Il tema è ancora più rilevante alla luce dell’evoluzione del quadro normativo. L’AI Act europeo introduce un approccio basato sul rischio e mira a promuovere sistemi di intelligenza artificiale affidabili, sicuri e rispettosi dei diritti fondamentali. In Italia, la Legge 23 settembre 2025, n. 132 ha definito una cornice nazionale sull’intelligenza artificiale, promuovendone un utilizzo corretto, trasparente, responsabile e in una dimensione antropocentrica. Nel mondo del lavoro, questi principi assumono un peso ancora maggiore, perché gli strumenti tecnologici possono incidere su momenti sensibili come la selezione dei candidati, la valutazione delle performance, l’accesso a percorsi di crescita o la gestione delle relazioni interne. È proprio qui che la governance diventa decisiva: non come freno all’innovazione, ma come condizione per renderla credibile, sostenibile e accettata dalle persone.

In questo contesto, l’AI rappresenta certamente un’opportunità, molti team HR sono ancora assorbiti da attività amministrative ripetitive. Il 63,7% dei rispondenti all’indagine di Sesame HR dedica oltre il 40% del proprio tempo alla gestione di ferie e assenze, aggiornamento dei dati dei dipendenti, archiviazione documentale, monitoraggio delle presenze, raccolta di informazioni distribuite su sistemi diversi. Dato che fotografa bene uno dei principali ostacoli alla trasformazione della funzione: il tempo speso per gestire l’operatività quotidiana è tempo sottratto alla strategia, all’ascolto e allo sviluppo delle persone.

Automatizzare questi processi significa liberare tempo per attività a maggior valore: supportare i manager, sviluppare competenze, migliorare l’esperienza dei dipendenti e rafforzare la cultura aziendale. È questa la prospettiva da cui Sesame HR guarda all’innovazione: tecnologia non come fine, ma come strumento per riportare l’HR più vicino alle persone.
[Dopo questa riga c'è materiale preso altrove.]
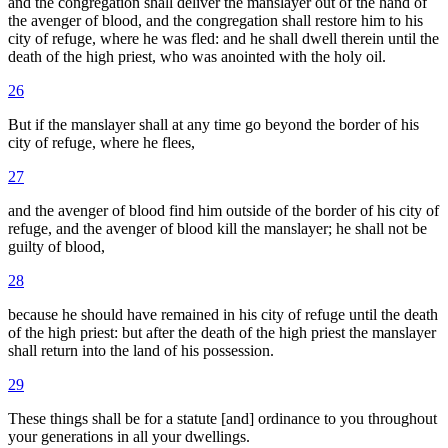
and the congregation shall deliver the manslayer out of the hand of
the avenger of blood, and the congregation shall restore him to his
city of refuge, where he was fled: and he shall dwell therein until the
death of the high priest, who was anointed with the holy oil.
26
But if the manslayer shall at any time go beyond the border of his
city of refuge, where he flees,
27
and the avenger of blood find him outside of the border of his city of
refuge, and the avenger of blood kill the manslayer; he shall not be
guilty of blood,
28
because he should have remained in his city of refuge until the death
of the high priest: but after the death of the high priest the manslayer
shall return into the land of his possession.
29
These things shall be for a statute [and] ordinance to you throughout
your generations in all your dwellings.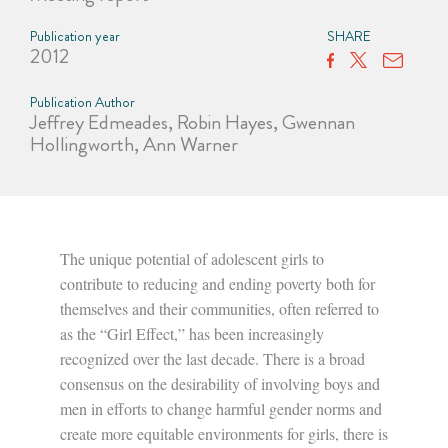
Publication year
SHARE
2012
Publication Author
Jeffrey Edmeades, Robin Hayes, Gwennan
Hollingworth, Ann Warner
The unique potential of adolescent girls to
contribute to reducing and ending poverty both for
themselves and their communities, often referred to
as the “Girl Effect,” has been increasingly
recognized over the last decade. There is a broad
consensus on the desirability of involving boys and
men in efforts to change harmful gender norms and
create more equitable environments for girls, there is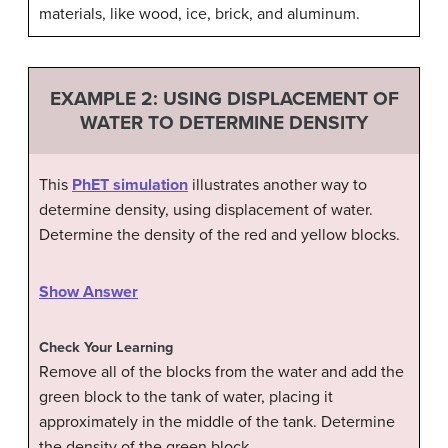
materials, like wood, ice, brick, and aluminum.
EXAMPLE 2: USING DISPLACEMENT OF
WATER TO DETERMINE DENSITY
This
PhET simulation
illustrates another way to
determine density, using displacement of water.
Determine the density of the red and yellow blocks.
Show Answer
Check Your Learning
Remove all of the blocks from the water and add the
green block to the tank of water, placing it
approximately in the middle of the tank. Determine
the density of the green block.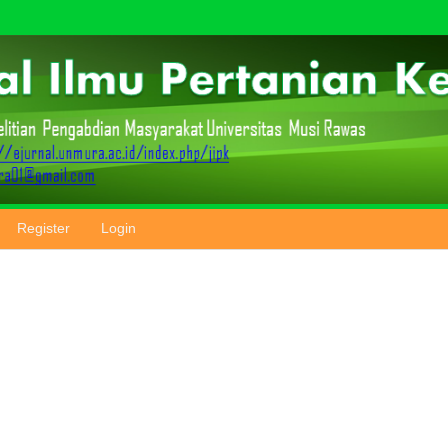
Register
Login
Il rischio, però, è confondere automazione e delega decisionale. Un algoritmo può ordinare informazioni, individuare pattern e supportare l’analisi dei dati, ma non può sostituire il contesto, l’ascolto e la responsabilità umana. Questo vale soprattutto nel recruiting, dove l’AI può rendere più efficiente lo screening delle candidature, ma, se usata senza controllo, può anche replicare bias o produrre esclusioni difficili da spiegare. Per questo, la decisione finale deve restare sempre comprensibile, verificabile e affidata a una supervisione umana.

Lo stesso principio si applica alla valutazione delle performance. Indicatori, dashboard e analisi predittive possono offrire elementi utili a manager e HR, ma valutare il contributo di una persona richiede equilibrio, ascolto e capacità di interpretazione. Una performance non è solo la somma di metriche quantitative. È anche collaborazione, iniziativa, capacità di adattamento, crescita nel tempo e impatto sul gruppo. Per questo, una strategia responsabile di adozione dell’AI nei processi HR dovrebbe fondarsi su tre elementi: automazione, trasparenza e governance umana.

Automazione, trasparenza e governance umana devono quindi procedere insieme. La prima riduce la complessità, la seconda rende comprensibile l’uso degli strumenti tecnologici, la terza garantisce che le decisioni restino spiegabili e coerenti con i valori dell’organizzazione.

Non è solo una questione di compliance, ma di fiducia, senza la quale anche la tecnologia più avanzata rischia di essere percepita come uno strumento di controllo. Al contrario, se adottata in modo chiaro e responsabile, l’AI può aiutare i team HR a lavorare meglio, supportare i manager e migliorare l’esperienza delle persone.

Questo vale in particolare per le PMI, dove le funzioni HR sono spesso meno strutturate e più esposte al peso dell’operatività quotidiana. Secondo ISTAT, nel 2025 l’AI è utilizzata dal 53,1% delle grandi imprese italiane, contro il 15,7% delle PMI: un divario che conferma quanto l’adozione debba essere graduale, comprensibile e accompagnata da una chiara attribuzione delle responsabilità.

L’intelligenza artificiale può diventare un acceleratore di maturità organizzativa, ma solo se inserita dentro una visione chiara del ruolo dell’HR. Il suo valore non sarà sostituire le persone, né automatizzare ogni decisione, ma liberare tempo e competenze per ciò che resta insostituibile: ascolto, cultura aziendale, sviluppo delle persone e giudizio umano.